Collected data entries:

* * * * * * *

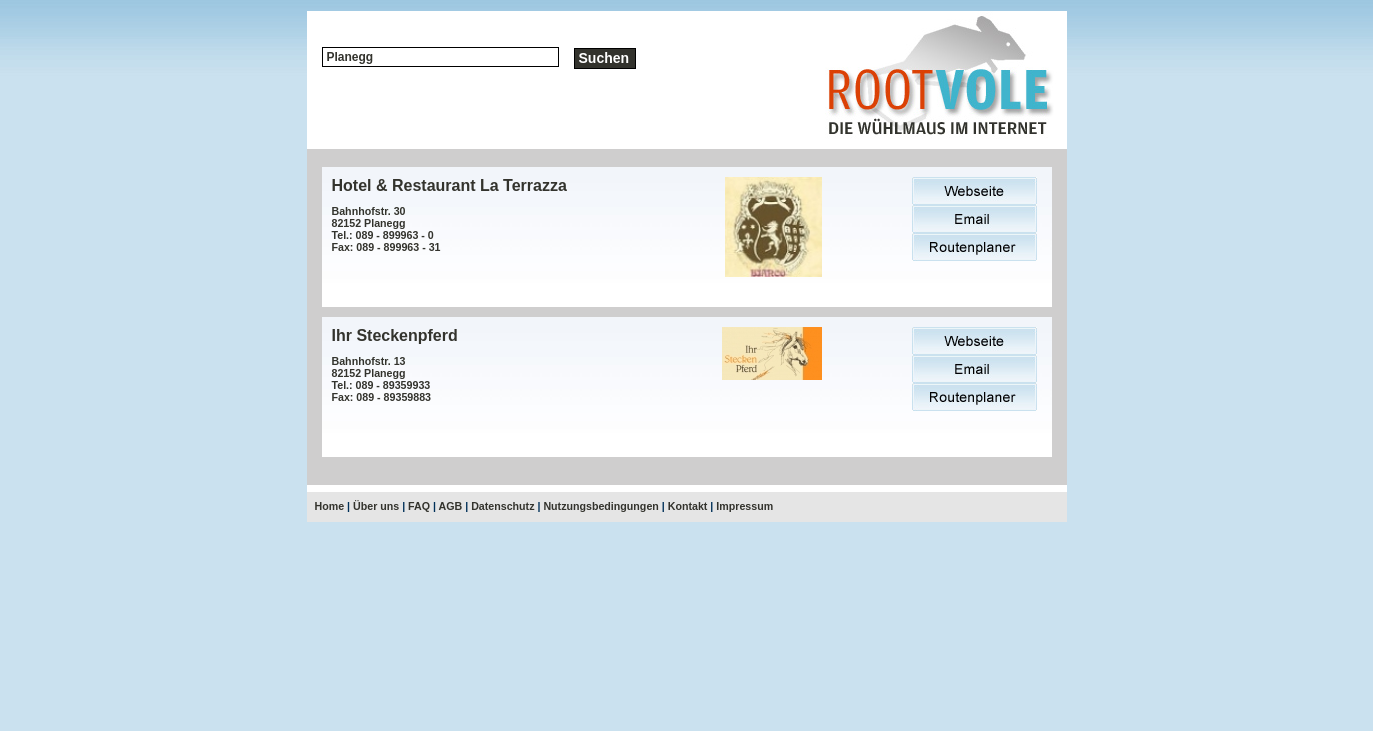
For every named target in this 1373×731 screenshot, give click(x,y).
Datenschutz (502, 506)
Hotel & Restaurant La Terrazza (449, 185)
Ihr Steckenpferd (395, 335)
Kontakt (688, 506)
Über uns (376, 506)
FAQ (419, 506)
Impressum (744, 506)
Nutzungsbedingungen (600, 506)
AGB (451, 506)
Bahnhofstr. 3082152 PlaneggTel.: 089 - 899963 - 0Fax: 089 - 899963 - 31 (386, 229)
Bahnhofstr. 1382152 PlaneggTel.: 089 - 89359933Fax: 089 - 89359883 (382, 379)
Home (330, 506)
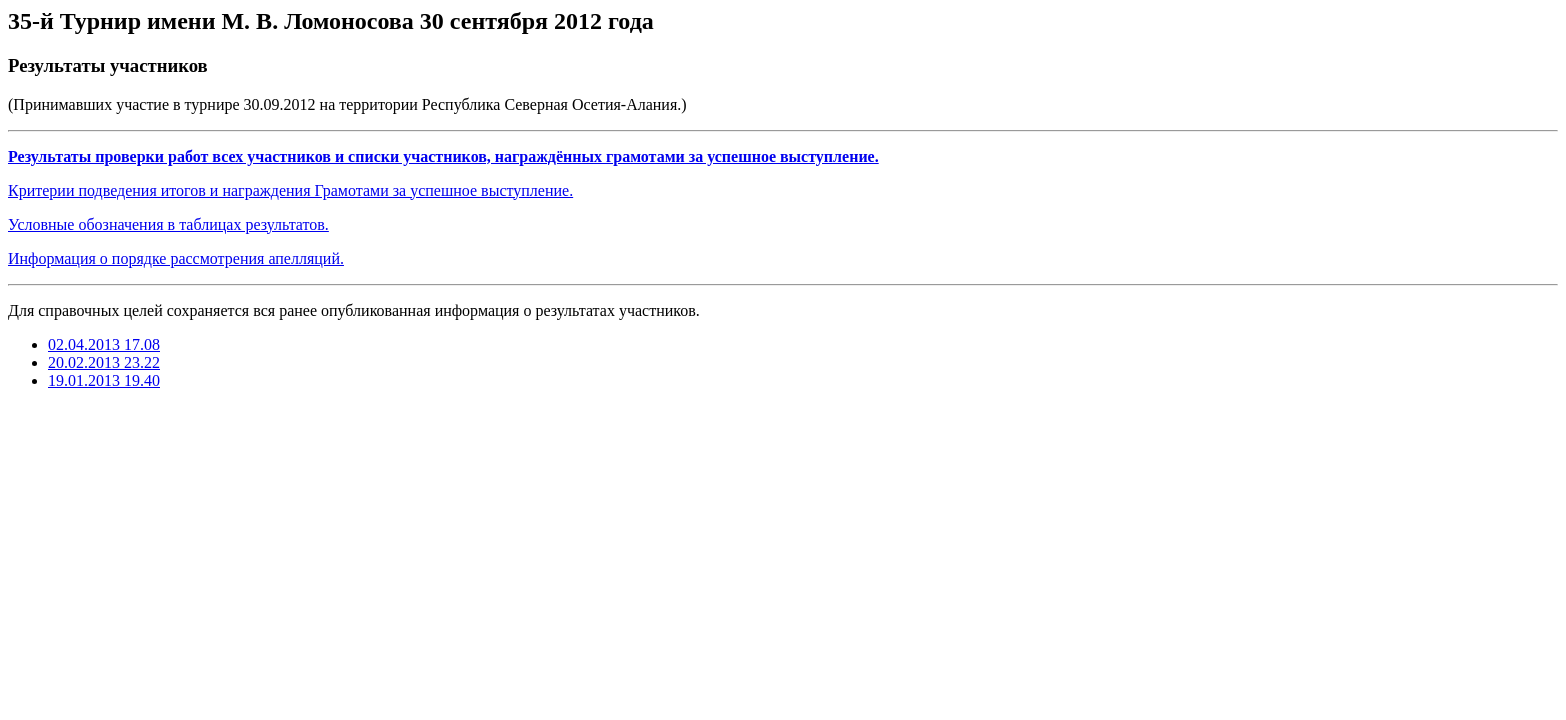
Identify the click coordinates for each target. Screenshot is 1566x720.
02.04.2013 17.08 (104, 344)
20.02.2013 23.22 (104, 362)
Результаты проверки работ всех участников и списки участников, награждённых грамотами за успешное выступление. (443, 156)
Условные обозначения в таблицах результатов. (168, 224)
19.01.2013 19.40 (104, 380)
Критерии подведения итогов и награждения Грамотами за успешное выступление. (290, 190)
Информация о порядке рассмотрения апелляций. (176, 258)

* * * * * * *

Instructions for the task
Repeat every record above exactly, except the pictures.

Output for this task
For every named target in this 1373×731 screenshot, give click(x,y).
Datenschutz (502, 506)
Hotel & Restaurant La Terrazza (449, 185)
Ihr Steckenpferd (395, 335)
Kontakt (688, 506)
Über uns (376, 506)
FAQ (419, 506)
Impressum (744, 506)
Nutzungsbedingungen (600, 506)
AGB (451, 506)
Bahnhofstr. 3082152 PlaneggTel.: 089 - 899963 - 0Fax: 089 - 899963 - 31 (386, 229)
Bahnhofstr. 1382152 PlaneggTel.: 089 - 89359933Fax: 089 - 89359883 (382, 379)
Home (330, 506)
Identify the click coordinates for each target. Screenshot is 1566x720.
02.04.2013 17.08 (104, 344)
20.02.2013 23.22 (104, 362)
Результаты проверки работ всех участников и списки участников, награждённых грамотами за успешное выступление. (443, 156)
Условные обозначения в таблицах результатов. (168, 224)
19.01.2013 19.40 (104, 380)
Критерии подведения итогов и награждения Грамотами за успешное выступление. (290, 190)
Информация о порядке рассмотрения апелляций. (176, 258)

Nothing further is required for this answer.